- _Excerpted records_:
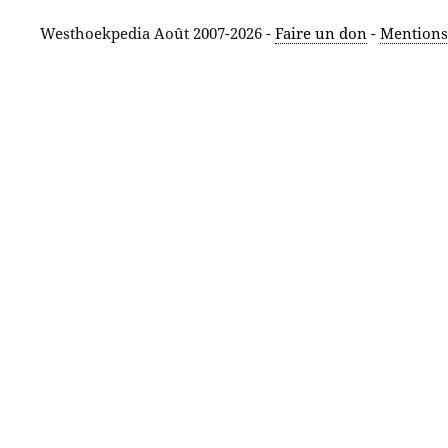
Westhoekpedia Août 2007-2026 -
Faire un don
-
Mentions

---

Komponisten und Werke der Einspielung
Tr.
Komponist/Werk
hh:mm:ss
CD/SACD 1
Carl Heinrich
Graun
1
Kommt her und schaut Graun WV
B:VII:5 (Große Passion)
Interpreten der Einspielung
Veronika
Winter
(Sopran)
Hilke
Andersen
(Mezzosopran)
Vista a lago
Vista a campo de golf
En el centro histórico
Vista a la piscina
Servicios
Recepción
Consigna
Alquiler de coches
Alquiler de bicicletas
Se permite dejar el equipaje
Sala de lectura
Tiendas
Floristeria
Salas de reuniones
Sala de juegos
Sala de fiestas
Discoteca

- _Prompt_:
When a line of the entries above contains the word "Vista", include it in a tally, then give that tally alone.

- _Problem solution_:
3